Department of Computing Engineering, Gachon University, Seoul 13120, Korea.
Department of Physics, Charles E. Schmidt College of Science, Florida Atlantic University, Boca Raton, FL 33431-0991, USA.
Int J Environ Res Public Health. 2021 Oct 26;18(21):11226. doi: 10.3390/ijerph182111226.
(1) Background: The appearance of physician rating websites (PRWs) has raised researchers' interest in the online healthcare field, particularly how users consume information available on PRWs in terms of online physician reviews and providers' information in their decision-making process. The aim of this study is to consistently review the early scientific literature related to digital healthcare platforms, summarize key findings and study features, identify literature deficiencies, and suggest digital solutions for future research. (2) Methods: A systematic literature review using key databases was conducted to search published articles between 2010 and 2020 and identified 52 papers that focused on PRWs, different signals in the form of PRWs' features, the findings of these studies, and peer-reviewed articles. The research features and main findings are reported in tables and figures. (3) Results: The review of 52 papers identified 22 articles for online reputation, 15 for service popularity, 16 for linguistic features, 15 for doctor-patient concordance, 7 for offline reputation, and 11 for trustworthiness signals. Out of 52 studies, 75% used quantitative techniques, 12% employed qualitative techniques, and 13% were mixed-methods investigations. The majority of studies retrieved larger datasets using machine learning techniques (44/52). These studies were mostly conducted in China (38), the United States (9), and Europe (3). The majority of signals were positively related to the clinical outcomes. Few studies used conventional surveys of patient treatment experience (5, 9.61%), and few used panel data (9, 17%). These studies found a high degree of correlation between these signals with clinical outcomes. (4) Conclusions: PRWs contain valuable signals that provide insights into the service quality and patient treatment choice, yet it has not been extensively used for evaluating the quality of care. This study offers implications for researchers to consider digital solutions such as advanced machine learning and data mining techniques to test hypotheses regarding a variety of signals on PRWs for clinical decision-making.

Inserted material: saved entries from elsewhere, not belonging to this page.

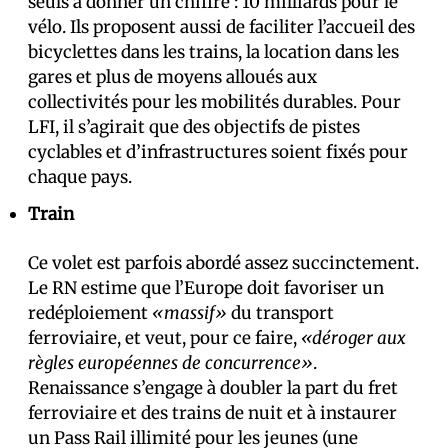
seuls à donner un chiffre : 10 milliards pour le
vélo. Ils proposent aussi de faciliter l’accueil des
bicyclettes dans les trains, la location dans les
gares et plus de moyens alloués aux
collectivités pour les mobilités durables. Pour
LFI, il s’agirait que des objectifs de pistes
cyclables et d’infrastructures soient fixés pour
chaque pays.
Train
Ce volet est parfois abordé assez succinctement.
Le RN estime que l’Europe doit favoriser un
redéploiement
«massif»
du transport
ferroviaire, et veut, pour ce faire,
«déroger aux
règles européennes de concurrence»
.
Renaissance s’engage à doubler la part du fret
ferroviaire et des trains de nuit et à instaurer
un Pass Rail illimité pour les jeunes (une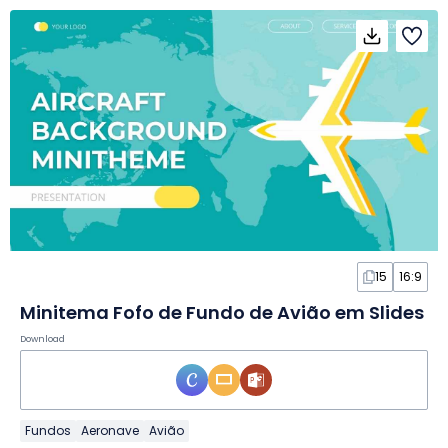
15
16:9
Minitema Fofo de Fundo de Avião em Slides
Download
Fundos
Aeronave
Avião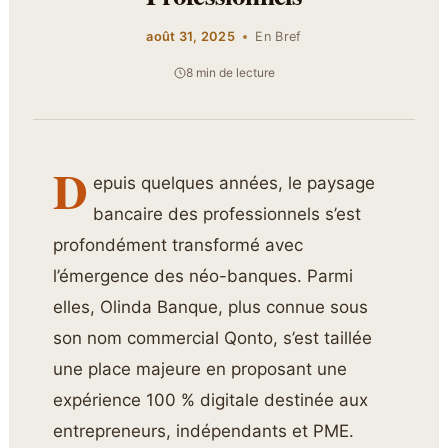
août 31, 2025
En Bref
8 min de lecture
D
epuis quelques années, le paysage
bancaire des professionnels s’est
profondément transformé avec
l’émergence des néo-banques. Parmi
elles, Olinda Banque, plus connue sous
son nom commercial Qonto, s’est taillée
une place majeure en proposant une
expérience 100 % digitale destinée aux
entrepreneurs, indépendants et PME.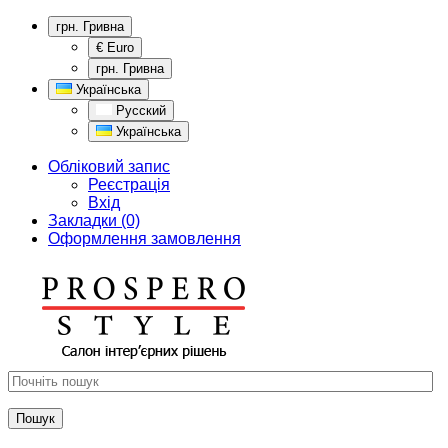
грн. Гривна
€ Euro
грн. Гривна
Українська
Русский
Українська
Обліковий запис
Реєстрація
Вхід
Закладки (0)
Оформлення замовлення
Пошук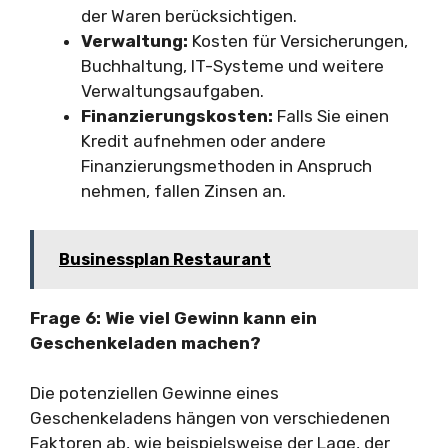
der Waren berücksichtigen.
Verwaltung:
Kosten für Versicherungen,
Buchhaltung, IT-Systeme und weitere
Verwaltungsaufgaben.
Finanzierungskosten:
Falls Sie einen
Kredit aufnehmen oder andere
Finanzierungsmethoden in Anspruch
nehmen, fallen Zinsen an.
Businessplan Restaurant
Frage 6: Wie viel Gewinn kann ein
Geschenkeladen machen?
Die potenziellen Gewinne eines
Geschenkeladens hängen von verschiedenen
Faktoren ab, wie beispielsweise der Lage, der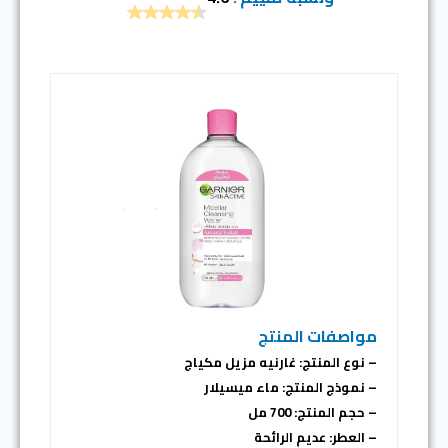
مواصفات المنتج
– نوع المنتج: غارنيه مزيل مكياج
– نموذج المنتج: ماء ميسيلار
– حجم المنتج: 700 مل
– العطر: عديم الرائحة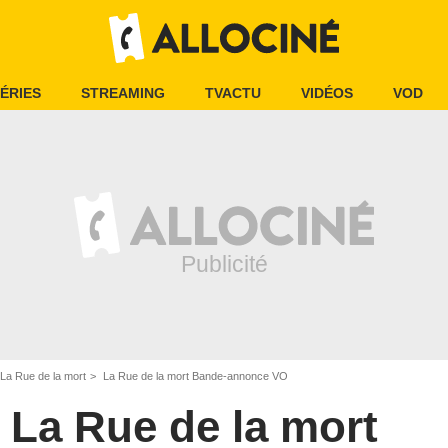
ÉRIES
STREAMING
TVACTU
VIDÉOS
VOD
La Rue de la mort
La Rue de la mort Bande-annonce VO
La Rue de la mort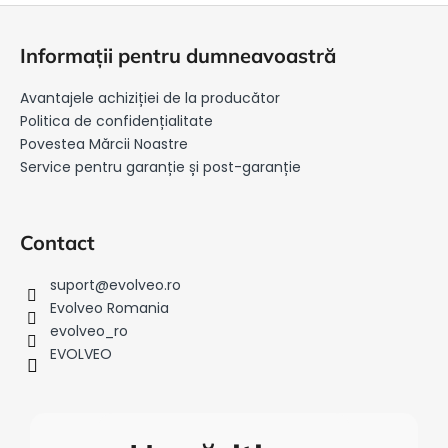
S
u
Informații pentru dumneavoastră
b
s
Avantajele achiziției de la producător
o
Politica de confidențialitate
l
Povestea Mărcii Noastre
Service pentru garanție și post-garanție
Contact
suport
@
evolveo.ro
Evolveo Romania
evolveo_ro
EVOLVEO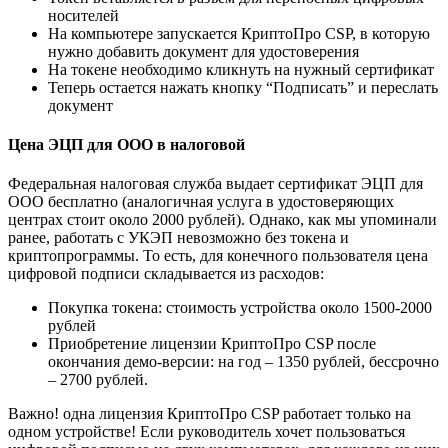
носителей
На компьютере запускается КриптоПро CSP, в которую
нужно добавить документ для удостоверения
На токене необходимо кликнуть на нужный сертификат
Теперь остается нажать кнопку “Подписать” и переслать
документ
Цена ЭЦП для ООО в налоговой
Федеральная налоговая служба выдает сертификат ЭЦП для
ООО бесплатно (аналогичная услуга в удостоверяющих
центрах стоит около 2000 рублей). Однако, как мы упоминали
ранее, работать с УКЭП невозможно без токена и
криптопрограммы. То есть, для конечного пользователя цена
цифровой подписи складывается из расходов:
Покупка токена: стоимость устройства около 1500-2000
рублей
Приобретение лицензии КриптоПро CSP после
окончания демо-версии: на год – 1350 рублей, бессрочно
– 2700 рублей.
Важно! одна лицензия КриптоПро CSP работает только на
одном устройстве! Если руководитель хочет пользоваться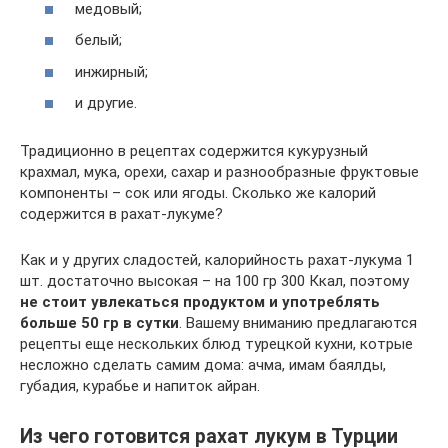
медовый;
белый;
инжирный;
и другие.
Традиционно в рецептах содержится кукурузный
крахмал, мука, орехи, сахар и разнообразные фруктовые
компоненты – сок или ягоды. Сколько же калорий
содержится в рахат-лукуме?
Как и у других сладостей, калорийность рахат-лукума 1
шт. достаточно высокая – на 100 гр 300 Ккал, поэтому
не стоит увлекаться продуктом и употреблять
больше 50 гр в сутки
. Вашему вниманию предлагаются
рецепты еще нескольких блюд турецкой кухни, котрые
несложно сделать самим дома: ачма, имам баялды,
губадия, курабье и напиток айран.
Из чего готовится рахат лукум в Турции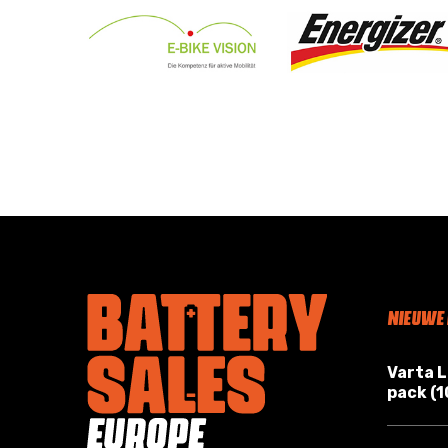
NIEUWE
Varta 
pack (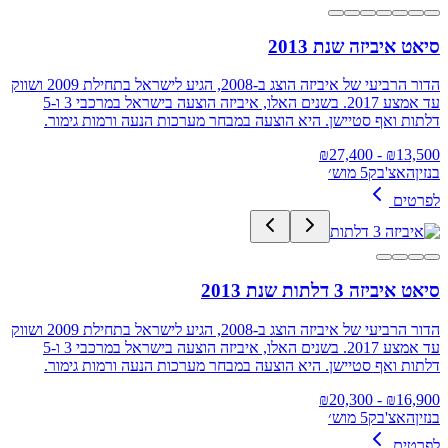
סיאט איביזה שנת 2013
הדור הרביעי של איביזה הוצג ב-2008, הגיע לישראל בתחילת 2009 ושווק
עד אמצע 2017. בשנים האלו, איביזה הוצעה בישראל במרכבי 3 ו-5
דלתות ואף סטיישן. היא הוצעה במבחר מערכות הנעה ורמות גימור.
27,400
- ₪
₪
13,500
בנזין
האצ'בק
5 מוש׳
לפרטים
סיאט איביזה 3 דלתות שנת 2013
הדור הרביעי של איביזה הוצג ב-2008, הגיע לישראל בתחילת 2009 ושווק
עד אמצע 2017. בשנים האלו, איביזה הוצעה בישראל במרכבי 3 ו-5
דלתות ואף סטיישן. היא הוצעה במבחר מערכות הנעה ורמות גימור.
20,300
- ₪
₪
16,900
בנזין
האצ'בק
5 מוש׳
לפרטים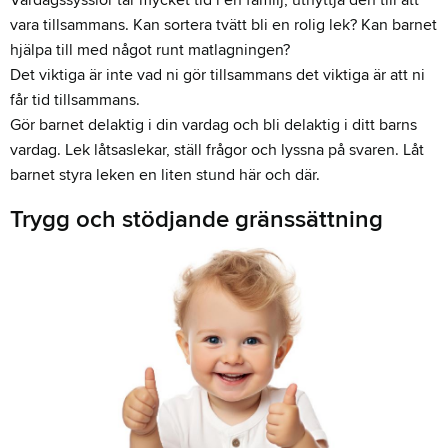
Vardagssysslor tar mycket tid i en familj, utnyttja den till att
vara tillsammans. Kan sortera tvätt bli en rolig lek? Kan barnet
hjälpa till med något runt matlagningen?
Det viktiga är inte vad ni gör tillsammans det viktiga är att ni
får tid tillsammans.
Gör barnet delaktig i din vardag och bli delaktig i ditt barns
vardag. Lek låtsaslekar, ställ frågor och lyssna på svaren. Låt
barnet styra leken en liten stund här och där.
Trygg och stödjande gränssättning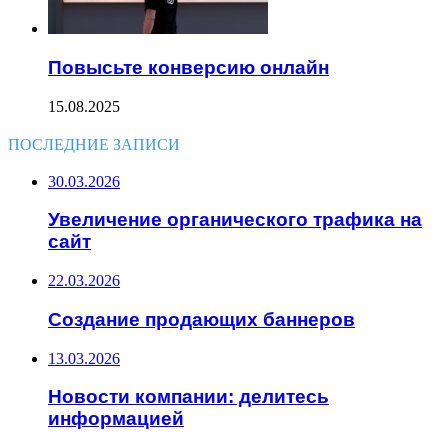
Повысьте конверсию онлайн
15.08.2025
ПОСЛЕДНИЕ ЗАПИСИ
30.03.2026
Увеличение органического трафика на
сайт
22.03.2026
Создание продающих баннеров
13.03.2026
Новости компании: делитесь
информацией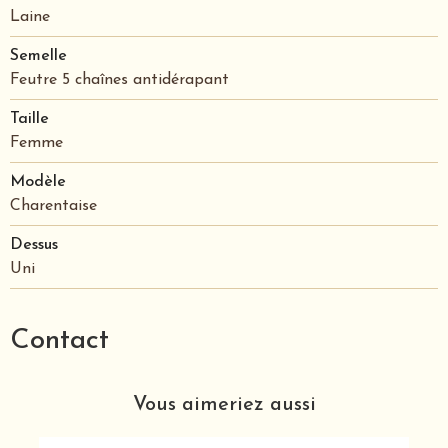
Laine
Semelle
Feutre 5 chaînes antidérapant
Taille
Femme
Modèle
Charentaise
Dessus
Uni
Contact
Vous aimeriez aussi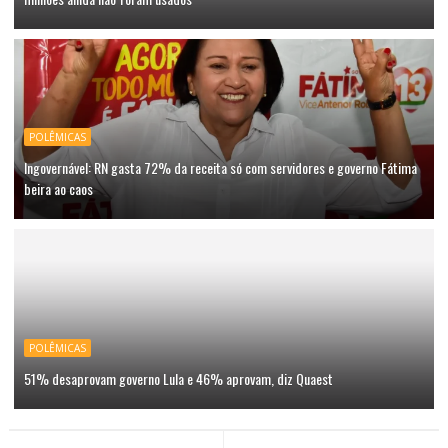
POLÊMICAS
Ingovernável: RN gasta 72% da receita só com servidores e governo Fátima
beira ao caos
POLÊMICAS
51% desaprovam governo Lula e 46% aprovam, diz Quaest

(1) 背景:医生评级网站 (PRW) 的出现引起了研究人员对在线医疗保健领域的兴趣,特别是用户如何在决策过程中使用 PRW 上的在线医生评论和提供商信息。本研究的目的是一致地回顾与数字医疗保健平台相关的早期科学文献,总结关键发现和研究特征,识别文献中的不足,并为未来的研究提出数字解决方案。
(2) 方法:使用关键数据库进行了系统的文献回顾,以搜索 2010 年至 2020 年期间发表的文章,并确定了 52 篇专注于 PRW、PRW 特征形式的不同信号、这些研究的发现以及同行评议文章的论文。研究特征和主要发现以表格和图形的形式报告。
(3) 结果:对 52 篇论文的回顾确定了 22 篇关于在线声誉的文章、15 篇关于服务知名度的文章、16 篇关于语言特征的文章、15 篇关于医患一致性的文章、7 篇关于离线声誉的文章和 11 篇关于可信度信号的文章。在 52 项研究中,75%使用了定量技术,12%使用了定性技术,13%是混合方法调查。大多数研究使用机器学习技术检索更大的数据集(44/52)。这些研究主要在中国(38)、美国(9)和欧洲(3)进行。大多数信号与临床结果呈正相关。很少有研究使用常规的患者治疗经验调查(5,9.61%),也很少有研究使用面板数据(9,17%)。这些研究发现这些信号与临床结果之间存在高度相关性。
(4) 结论:PRW 包含有价值的信号,可以深入了解服务质量和患者治疗选择,但尚未广泛用于评估护理质量。本研究为研究人员提供了启示,建议考虑使用先进的机器学习和数据挖掘技术等数字解决方案,以测试关于 PRW 上各种信号的假设,从而为临床决策提供参考。